Not Ms Sng Mui Hong. The 54-year-old feisty land owner has been in a foul mood since recent news reports suggested the land she co-owns in Lorong Buangkok is worth $33 million.

She guards her privacy jealously but since the reports, people have turned up in droves to look at her land, said to be Singapore’s last kampung.

Some of her tenants have been approached by property agents.

Ms Sng has also been sought after in the past. She remembers that some even asked for her hand in marriage, considering her a rich heiress.

But with so many strangers in the area now, she has become even more reclusive.

When The New Paper on Sunday dropped by her home, Ms Sng initially refused to talk. But after three days, she slowly opened up and explained her stand.

At a time when many are thinking of making a killing on the property market, she just wants to be left alone on her land, roughly the size of three football fields.
And while some landlords are pushing up rents, she’s maintaining hers, despite them remaining as low as $10 a month.

Ms Sng co-owns the land with her siblings. She herself lives in an attap hut as the ‘penghulu’ (Malay for village leader) of a group of tenants who all want to be left alone.

No media, no visitors, no gawkers and certainly no suitors.

Said Ms Sng in Mandarin: ‘Since the reports, all sorts of strangers have come to the kampung.’

She wants one thing made clear: ‘I am not rich, and I am not selling my land.’

She added: ‘I own this land, but now I have to act like a thief, hiding in my own house, when strangers come knocking on my door.

‘Strange men come calling out my name at my door, so I have to hide. Same goes for property agents.’

She added: ‘My father left us this land because he knew I wouldn’t let go of it.’ ‘He didn’t leave us any money, and even when he was alive, my father was not money-crazy. He charged the tenants a minimum rate to stay in the kampung.’

Currently, the kampung consists of 28 households, which pay monthly rents ranging between $6.50 and $30.

She said: ‘I take after my father in my philosophy of life. As long as I have enough to eat, I don’t hunger after money or to be rich.’

One of Ms Sng’s tenants, Mr Ter Ah Seng, 68, an odd-job labourer said she is just like her father - easy-going and not calculative about money.

He said: ‘You won’t find another landlady like her who keeps such a simple lifestyle and lives in harmony and gets along well with all her tenants.’

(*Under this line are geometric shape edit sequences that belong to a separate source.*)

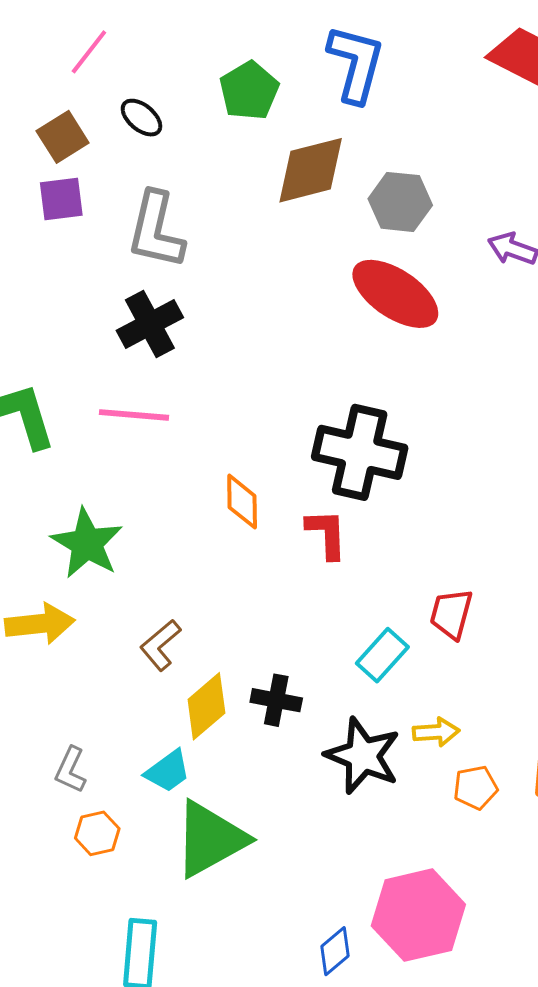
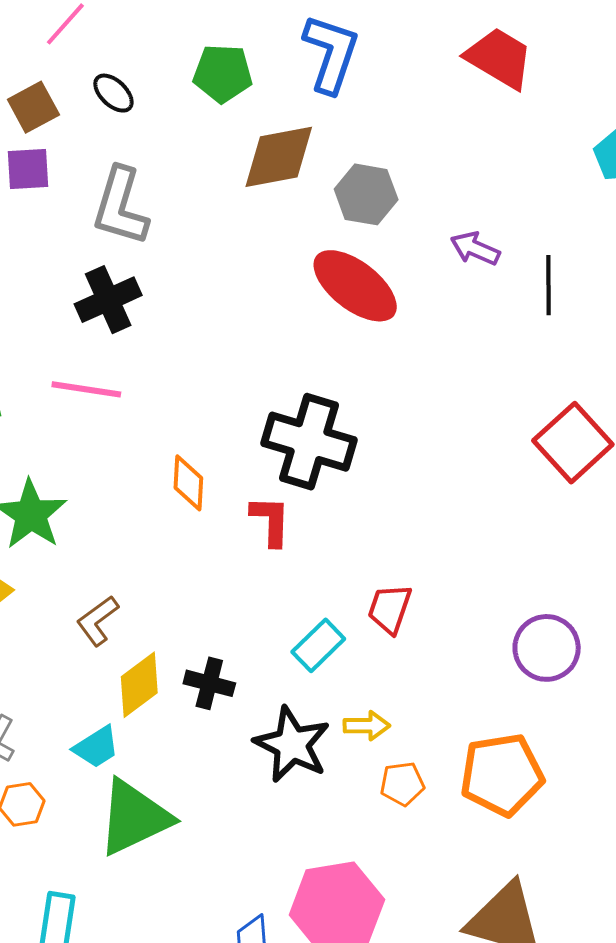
green pentagon: (249, 91) -> (223, 73), turned 30

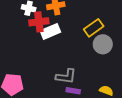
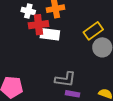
white rectangle: (50, 31) -> (50, 34), turned 30

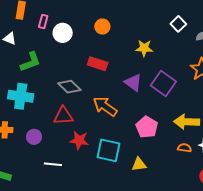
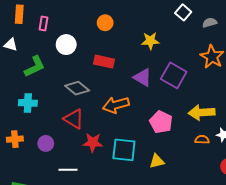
white circle: (63, 33) -> (66, 45), moved
cyan cross: (21, 96) -> (28, 103), size x0.7
orange arrow: (105, 106) -> (116, 105), turned -45
red triangle: (63, 116) -> (74, 119), turned 40

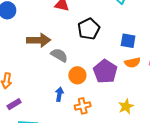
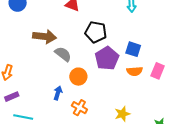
black pentagon: (89, 29) -> (96, 32), turned 30
purple pentagon: (105, 71) -> (107, 58), moved
orange cross: (83, 106) -> (79, 108), turned 35

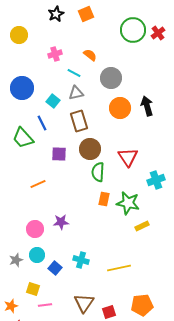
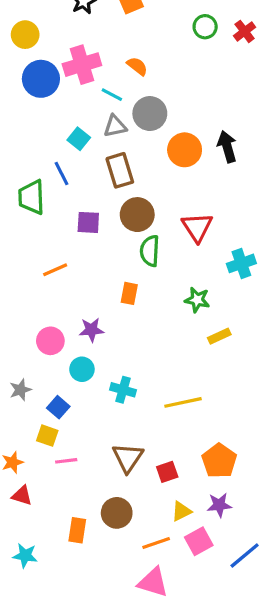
green circle: (133, 30) -> (205, 27), size x0.6
pink cross: (55, 54) -> (82, 65), size x1.6
gray circle: (111, 78) -> (150, 114), moved
blue circle: (22, 88) -> (41, 79), moved
green trapezoid: (23, 138) -> (31, 197), turned 40
orange rectangle: (104, 199) -> (129, 293), moved
green star: (128, 203) -> (197, 300), size x0.7
cyan circle: (37, 255) -> (82, 369), moved
blue square: (55, 268) -> (58, 407), moved
orange pentagon: (142, 305) -> (219, 461), turned -30

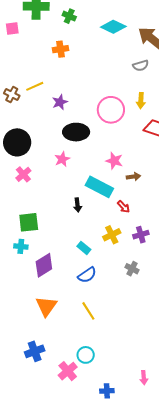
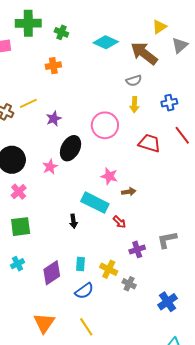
yellow arrow: (141, 101) -> (134, 105), moved
black ellipse: (76, 132) -> (71, 148), turned -60
pink star: (62, 159) -> (50, 167), moved
green square: (29, 222) -> (21, 227), moved
yellow cross: (112, 235) -> (109, 269), moved, turned -36
cyan cross: (21, 246) -> (18, 264), turned -32
cyan rectangle: (84, 248) -> (81, 264), turned 56
purple diamond: (44, 265) -> (52, 273), moved

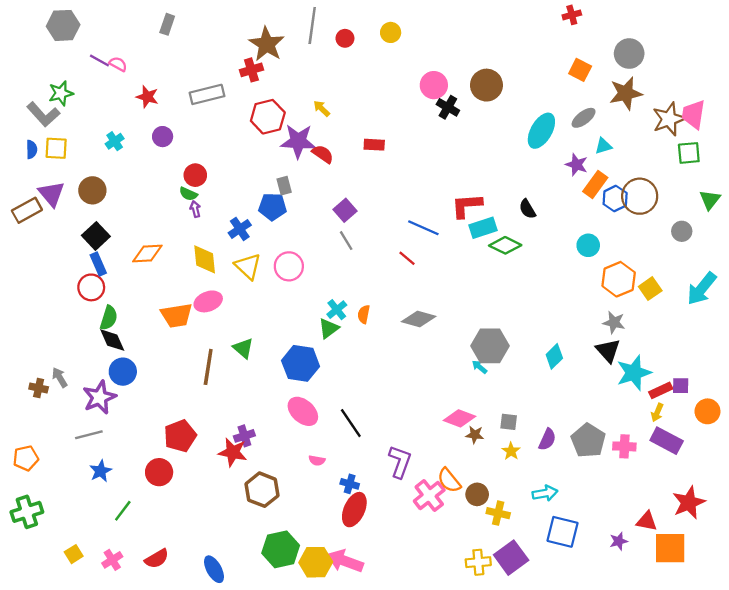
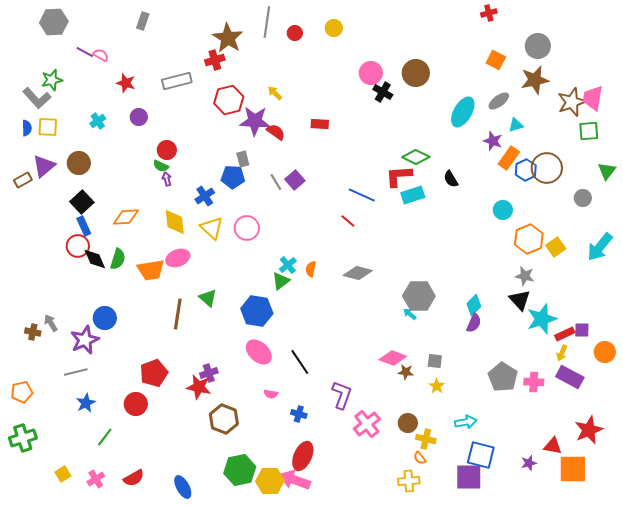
purple triangle: (51, 194) -> (44, 166), turned 30
brown rectangle: (27, 210) -> (23, 180), size x0.7
gray line: (346, 241) -> (276, 182), moved
green diamond: (505, 245) -> (416, 157), moved
green semicircle: (109, 318) -> (118, 259), moved
black diamond: (112, 340) -> (95, 259), moved
purple semicircle: (547, 439) -> (474, 323), moved
orange semicircle: (449, 480) -> (420, 458), moved, size x0.6
red ellipse: (354, 510) -> (303, 456), moved
purple square: (511, 558) -> (469, 477), moved, turned 36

He pays her $11.70 monthly to rent the land his house is on. He said the rental has increased only 30 per cent in the past decade.

Mr Ter said property agents have stalked him, thinking he’s the land owner. He said: ‘If they catch me around, I always tell them to look for Ms Sng, because I know what her answer to them would be.’

Which is?

Said Ms Sng, raising her voice to make the point: ‘I will never sell the land if I can help it, because if I do so, I will be unfilial.’

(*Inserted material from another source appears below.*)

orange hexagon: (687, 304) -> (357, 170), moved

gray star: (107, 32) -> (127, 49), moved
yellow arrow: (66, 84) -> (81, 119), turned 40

The rugged woman - her skin tanned from hours spent in the sun - softened when she spoke about her mother.

Her mother died from leukaemia, soon after her father bought the land in 1956.

‘My mother stayed here for only one month and two days before she passed away. I was only 3 years old then.

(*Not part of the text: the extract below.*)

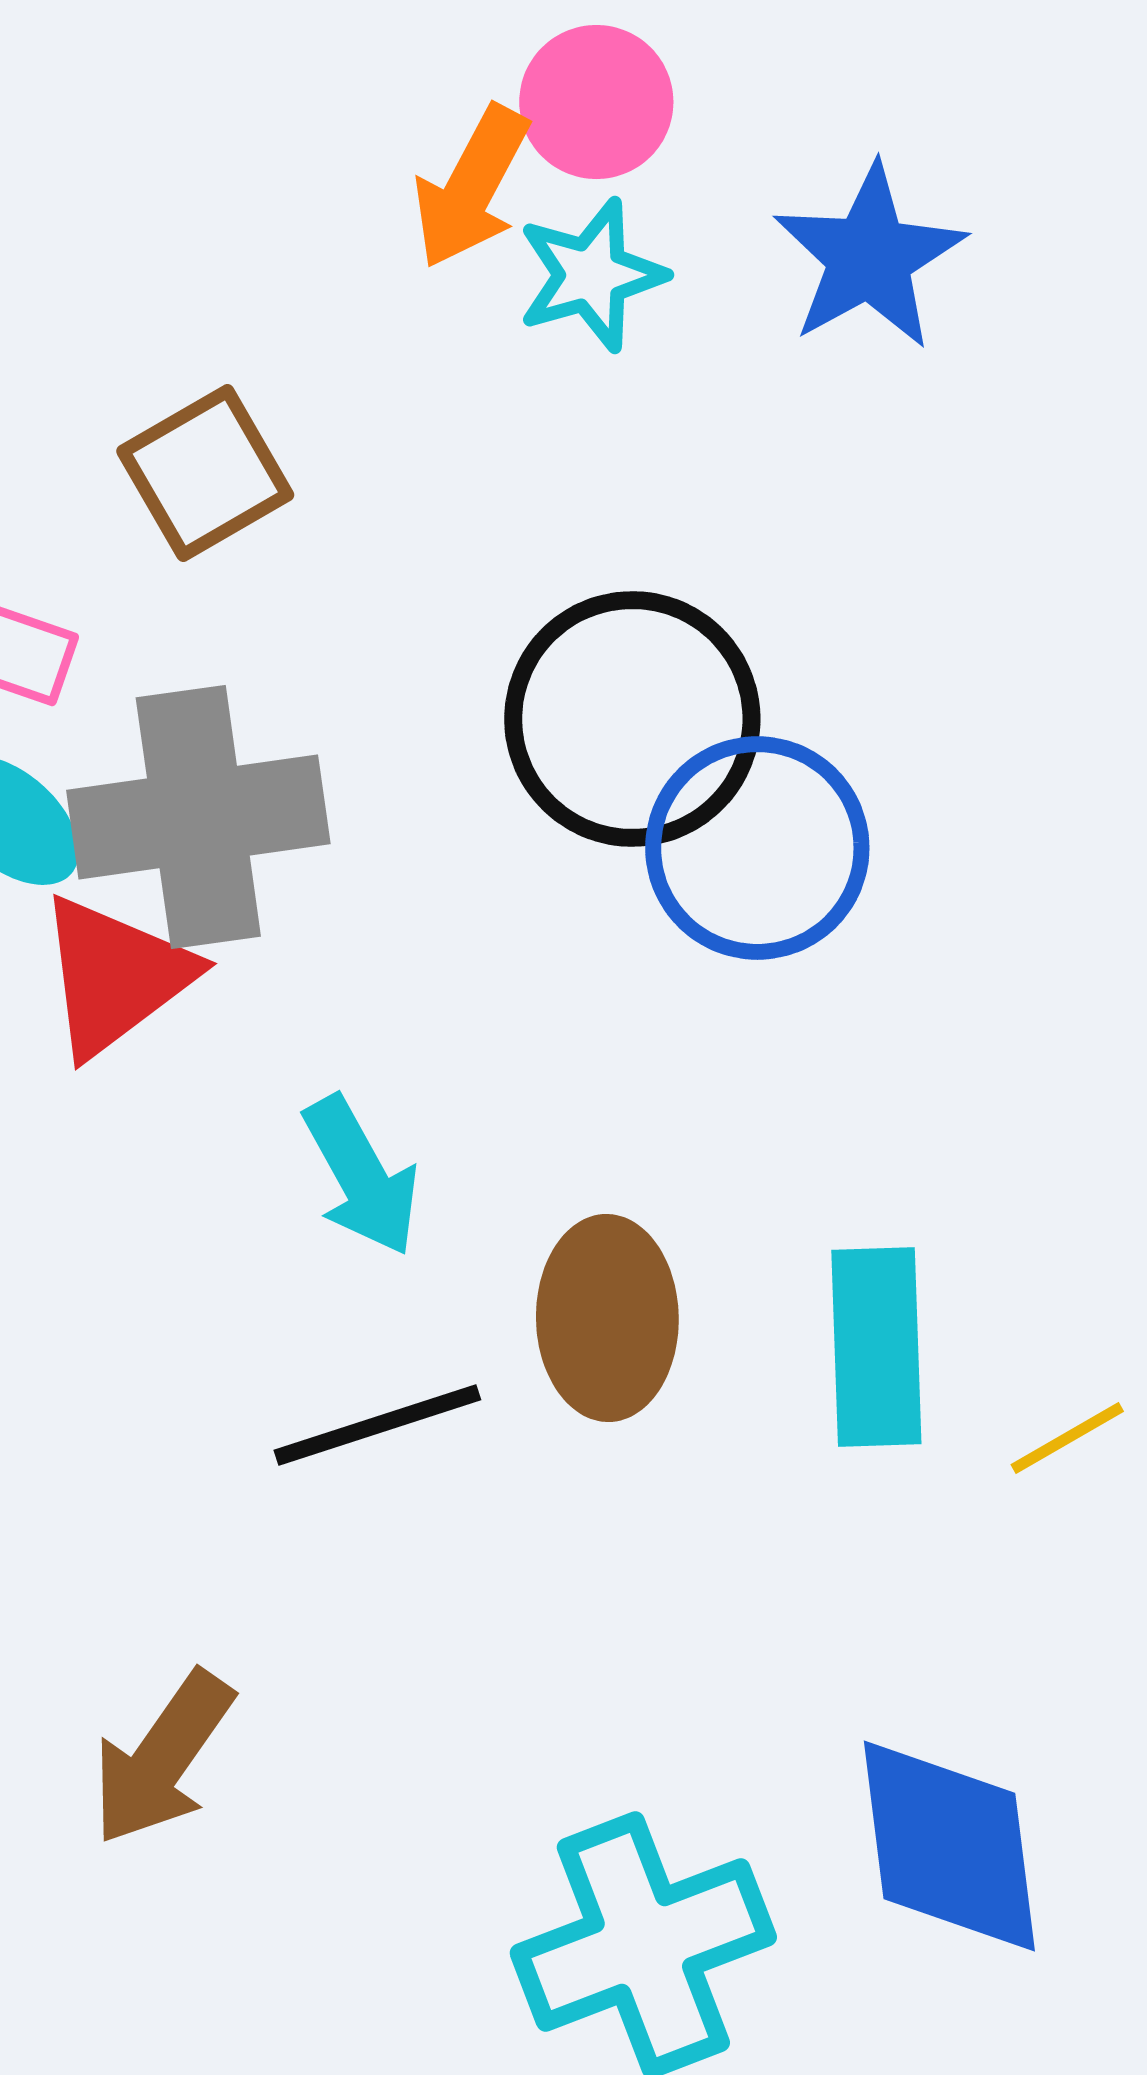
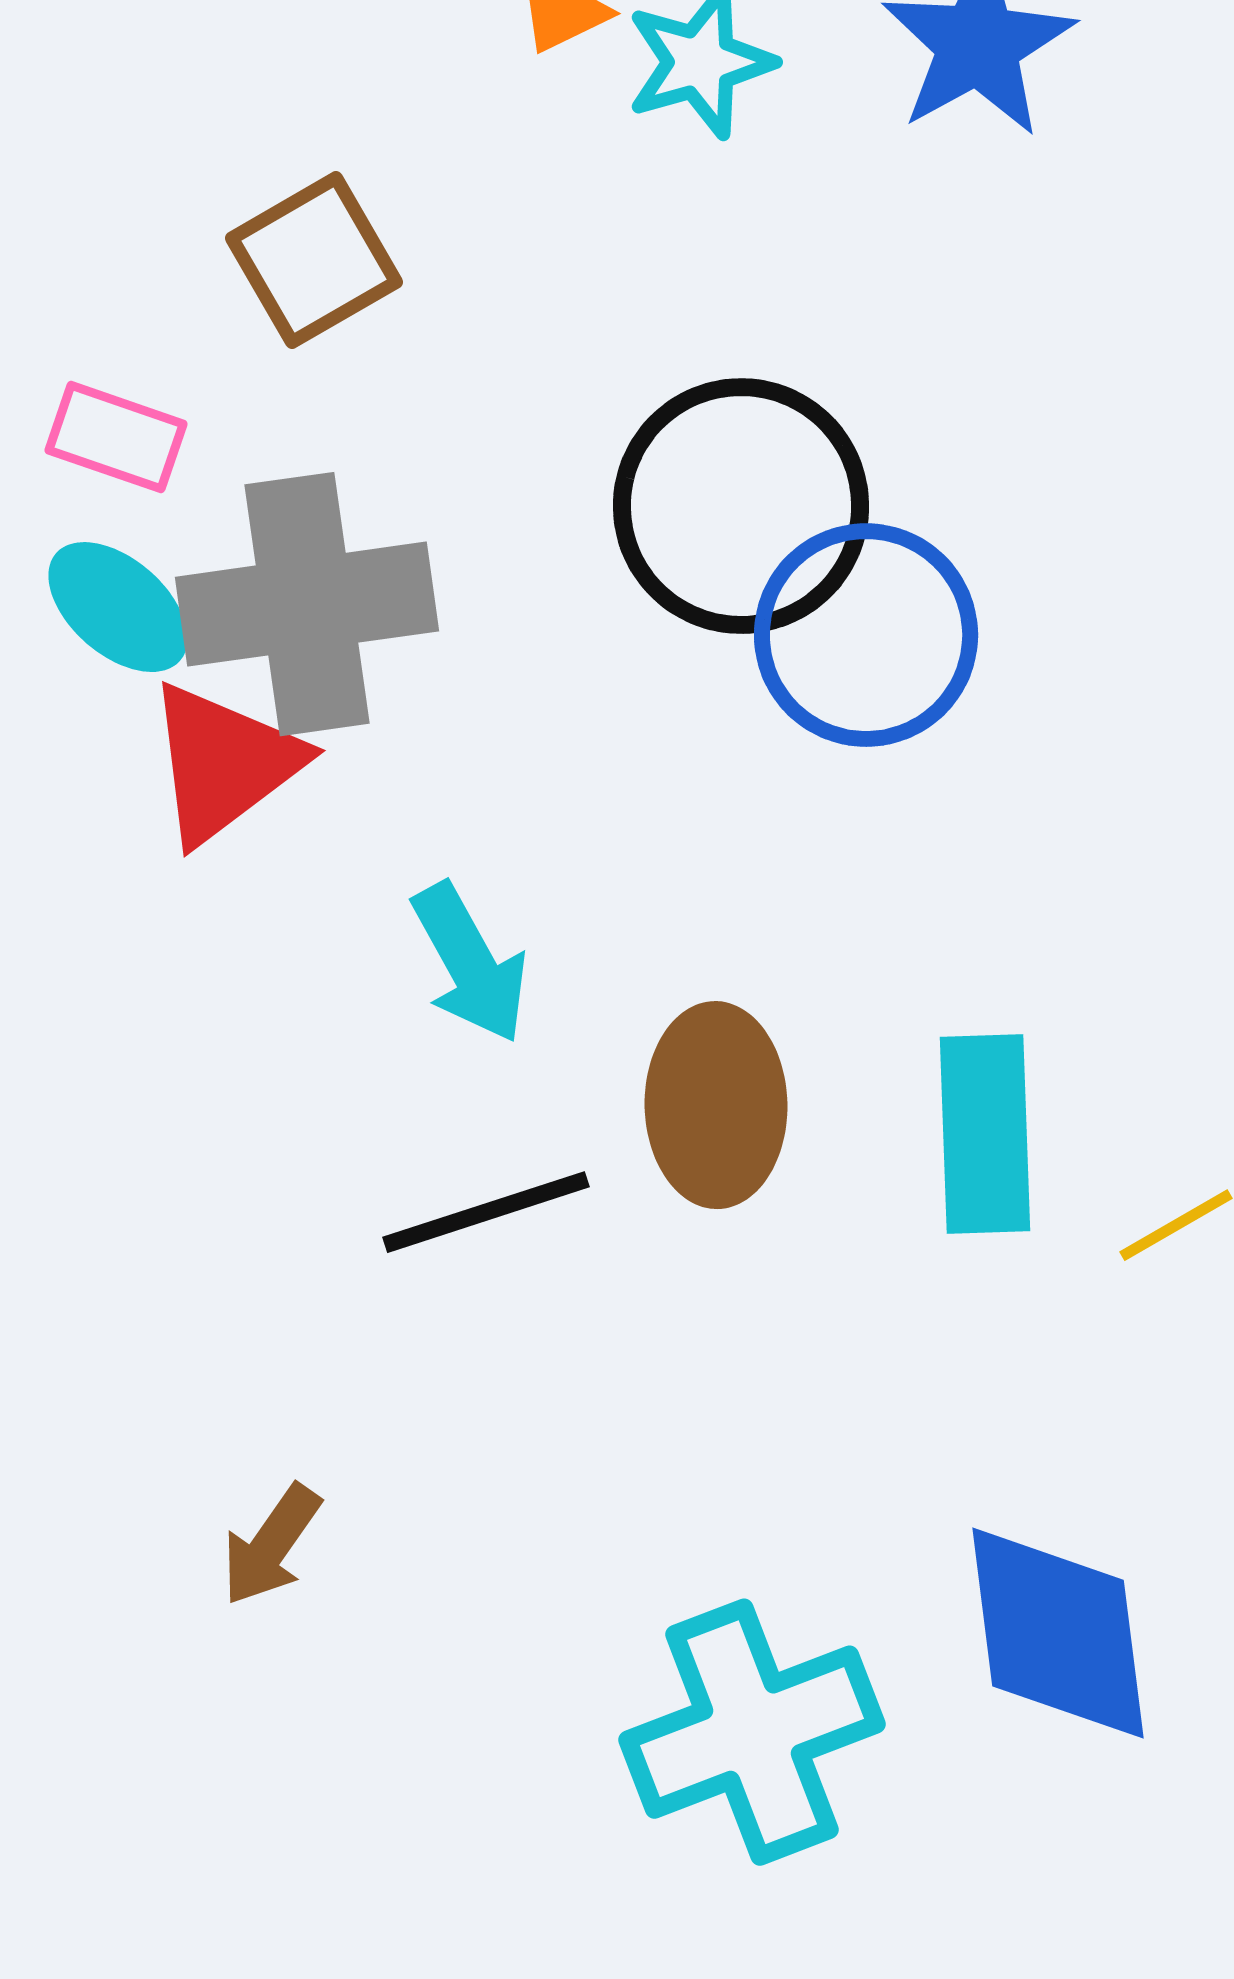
brown arrow: (162, 1758) -> (271, 1545), size x0.7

‘That’s why I must keep this land. It is my only memory of her,’ Ms Sng said.

While her father willed the land to be jointly owned by Ms Sng and her three siblings, she said they have all moved to live in HDB flats.

But don’t bother approaching them either.

Unlike some families slugging it out in court over property, their family ties remain strong.

She said: ‘My siblings know I love this land, and I choose to live here because it is peaceful. Money simply can’t compensate me for that.’

‘Even if the land is really worth much, and I can sell the land and move to a huge bungalow with a big backyard, I can never regain this feeling of simplicity and freedom, and be close to my childhood memories.’

Her niece, who wanted to be known only as Miss Sng to avoid overnight friends, agrees with her aunt.

The 34-year-old clerk said: ‘We are not rich, because if we are, I don’t have to go out to work for a salary. We are just simple folk who appreciate the peaceful and quiet life here. I won’t give this up, not even for a bungalow.’

But not all visitors are unwelcome. Ms Sng said: ‘I love students who come to do projects or field trips, because they can learn so much about nature here.’

And those interested to learn that family ties are not for sale may also want to drop by.